Double Death (1939) — variously subtitled ‘An exercise in detection’ and ‘A murder story’ — is another example of the round-robin mystery that sells itself on a few big names and then brings in a few, er, less established authors to complete the endeavour.

Here, Dorothy L. Sayers will be the big selling point for most, and my good friend Freeman Wills Crofts is also going to be increasingly familiar to many readers, but the likes of Anthony Armstrong, David Hume, F. Tennyson Jesse, and Valentine Williams will, in 2026, be largely forgotten despite their own contributions to the genre. Of slightly more interest, in a manner that recalls The Floating Admiral (1931), each author has provided notes at the end of their contribution concerning how they see the story developing, and we shall compare those at the end.
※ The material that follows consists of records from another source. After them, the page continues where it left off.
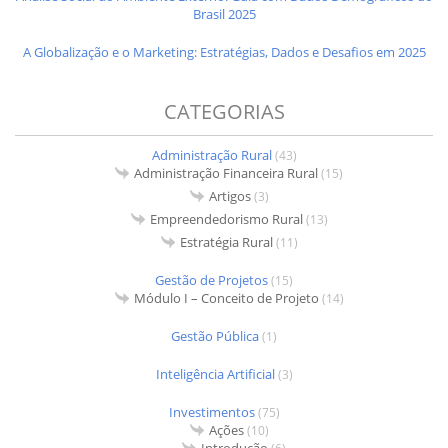
Brasil 2025
A Globalização e o Marketing: Estratégias, Dados e Desafios em 2025
CATEGORIAS
Administração Rural
(43)
Administração Financeira Rural
(15)
Artigos
(3)
Empreendedorismo Rural
(13)
Estratégia Rural
(11)
Gestão de Projetos
(15)
Módulo I – Conceito de Projeto
(14)
Gestão Pública
(1)
Inteligência Artificial
(3)
Investimentos
(75)
Ações
(10)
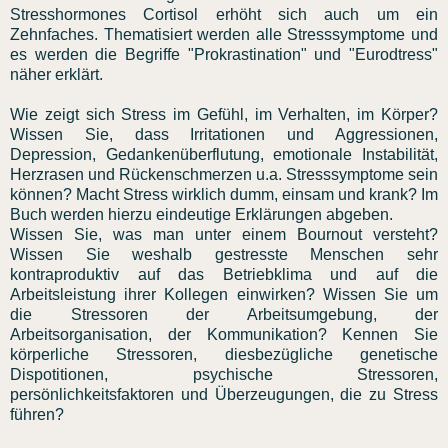
Stresshormones Cortisol erhöht sich auch um ein
Zehnfaches. Thematisiert werden alle Stresssymptome und
es werden die Begriffe "Prokrastination" und "Eurodtress"
näher erklärt.
Wie zeigt sich Stress im Gefühl, im Verhalten, im Körper?
Wissen Sie, dass Irritationen und Aggressionen,
Depression, Gedankenüberflutung, emotionale Instabilität,
Herzrasen und Rückenschmerzen u.a. Stresssymptome sein
können? Macht Stress wirklich dumm, einsam und krank? Im
Buch werden hierzu eindeutige Erklärungen abgeben.
Wissen Sie, was man unter einem Bournout versteht?
Wissen Sie weshalb gestresste Menschen sehr
kontraproduktiv auf das Betriebklima und auf die
Arbeitsleistung ihrer Kollegen einwirken? Wissen Sie um
die Stressoren der Arbeitsumgebung, der
Arbeitsorganisation, der Kommunikation? Kennen Sie
körperliche Stressoren, diesbezügliche genetische
Dispotitionen, psychische Stressoren,
persönlichkeitsfaktoren und Überzeugungen, die zu Stress
führen?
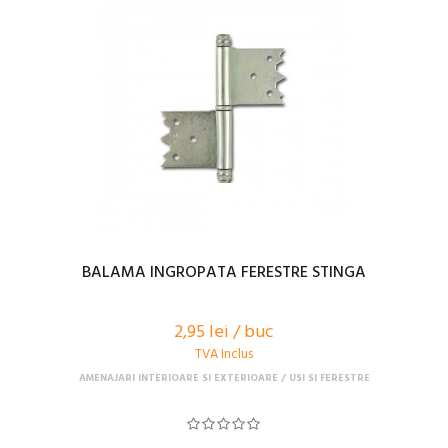
BALAMA INGROPATA FERESTRE STINGA
2,95 lei / buc
TVA Inclus
AMENAJARI INTERIOARE SI EXTERIOARE
USI SI FERESTRE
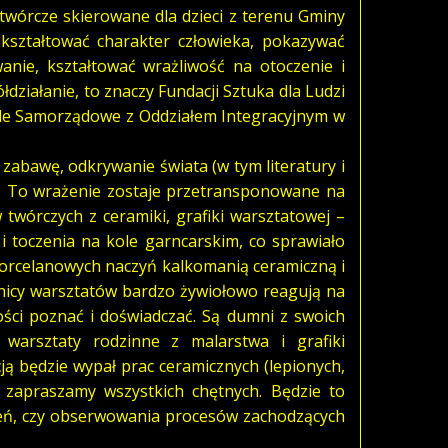
wórcze skierowane dla dzieci z terenu Gminy
kształtować charakter człowieka, pokazywać
anie, kształtować wrażliwość na otoczenie i
ziałanie, to znaczy Fundacji Sztuka dla Ludzi
ole Samorządowe z Oddziałem Integracyjnym w
abawę, odkrywanie świata (w tym literatury i
ży. To wrażenie zostaje przetransponowane na
 twórczych z ceramiki, grafiki warsztatowej –
 i toczenia na kole garncarskim, co sprawiało
 porcelanowych naczyń kalkomanią ceramiczną i
tnicy warsztatów bardzo żywiołowo reagują na
wości poznać i doświadczać. Są dumni z swoich
warsztaty rodzinne z malarstwa i grafiki
ją będzie wypał prac ceramicznych (lepionych,
 zapraszamy wszystkich chętnych. Będzie to
eń, czy obserwowania procesów zachodzących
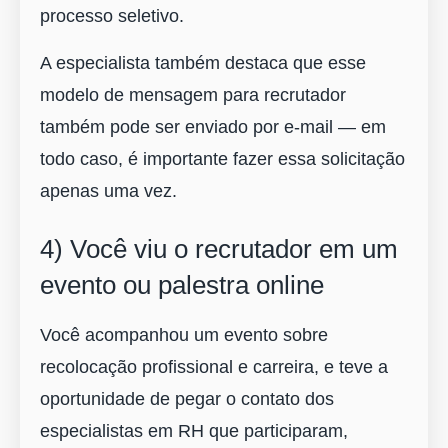
processo seletivo.
A especialista também destaca que esse
modelo de mensagem para recrutador
também pode ser enviado por e-mail ― em
todo caso, é importante fazer essa solicitação
apenas uma vez.
4) Você viu o recrutador em um
evento ou palestra online
Você acompanhou um evento sobre
recolocação profissional e carreira, e teve a
oportunidade de pegar o contato dos
especialistas em RH que participaram,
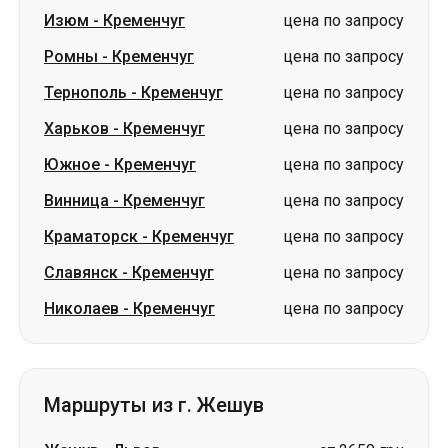
Харьков
-
Кременчуг
цена по запросу
Южное
-
Кременчуг
цена по запросу
Винница
-
Кременчуг
цена по запросу
Краматорск
-
Кременчуг
цена по запросу
Славянск
-
Кременчуг
цена по запросу
Николаев
-
Кременчуг
цена по запросу
Маршруты из г. Жешув
Жешув
-
Львов
от 2650 грн
Жешув
-
Киев
от 3250 грн
Жешув
-
Ровно
от 2380 грн
Жешув
-
Луцк
от 2261 грн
So how does this one shape up? Can you mix two of the Golden Age greats with a smattering of less-established practitioners and still strike gold? Let’s find out…
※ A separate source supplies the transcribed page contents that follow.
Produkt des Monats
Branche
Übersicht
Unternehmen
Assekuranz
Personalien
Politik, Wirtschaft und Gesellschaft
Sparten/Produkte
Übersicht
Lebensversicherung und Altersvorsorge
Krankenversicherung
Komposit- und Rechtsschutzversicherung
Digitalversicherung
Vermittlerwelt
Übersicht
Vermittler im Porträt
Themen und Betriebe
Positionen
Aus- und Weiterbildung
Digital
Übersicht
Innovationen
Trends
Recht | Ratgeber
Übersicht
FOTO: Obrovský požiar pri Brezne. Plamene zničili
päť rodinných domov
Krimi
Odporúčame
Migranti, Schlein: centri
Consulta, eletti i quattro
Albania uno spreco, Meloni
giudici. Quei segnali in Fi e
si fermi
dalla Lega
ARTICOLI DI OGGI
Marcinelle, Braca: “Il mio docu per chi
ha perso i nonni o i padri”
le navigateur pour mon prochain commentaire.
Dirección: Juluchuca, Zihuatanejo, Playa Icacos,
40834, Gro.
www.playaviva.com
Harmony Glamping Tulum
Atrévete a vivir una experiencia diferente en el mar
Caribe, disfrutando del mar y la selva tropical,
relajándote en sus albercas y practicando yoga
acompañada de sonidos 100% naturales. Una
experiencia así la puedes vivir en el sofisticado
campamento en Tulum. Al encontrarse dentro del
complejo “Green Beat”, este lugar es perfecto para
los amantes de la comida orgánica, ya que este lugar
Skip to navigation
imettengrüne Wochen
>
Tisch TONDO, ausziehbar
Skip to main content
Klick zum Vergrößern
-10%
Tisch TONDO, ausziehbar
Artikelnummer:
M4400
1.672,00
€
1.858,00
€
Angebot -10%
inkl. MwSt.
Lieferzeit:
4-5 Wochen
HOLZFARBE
After a preface explaining the project and then a prologue — written, it seems, after the novel was completed — by John Chancellor, it is Sayers who gets this story underway with the bed-bound, forty-seven year-old Mrs. Farland insisting that she is being poisoned and her roving finger of suspicion pointing at just about everyone at due course. Her niece and primary carer Millie Pink, her nephew John Farland, local GP Dr. Cheedle, even the cook all fall under suspicion, and her persecution mania sees Mrs. Farland change her will multiple times, no doubt much to the chagrin of solicitor Mr. Walton.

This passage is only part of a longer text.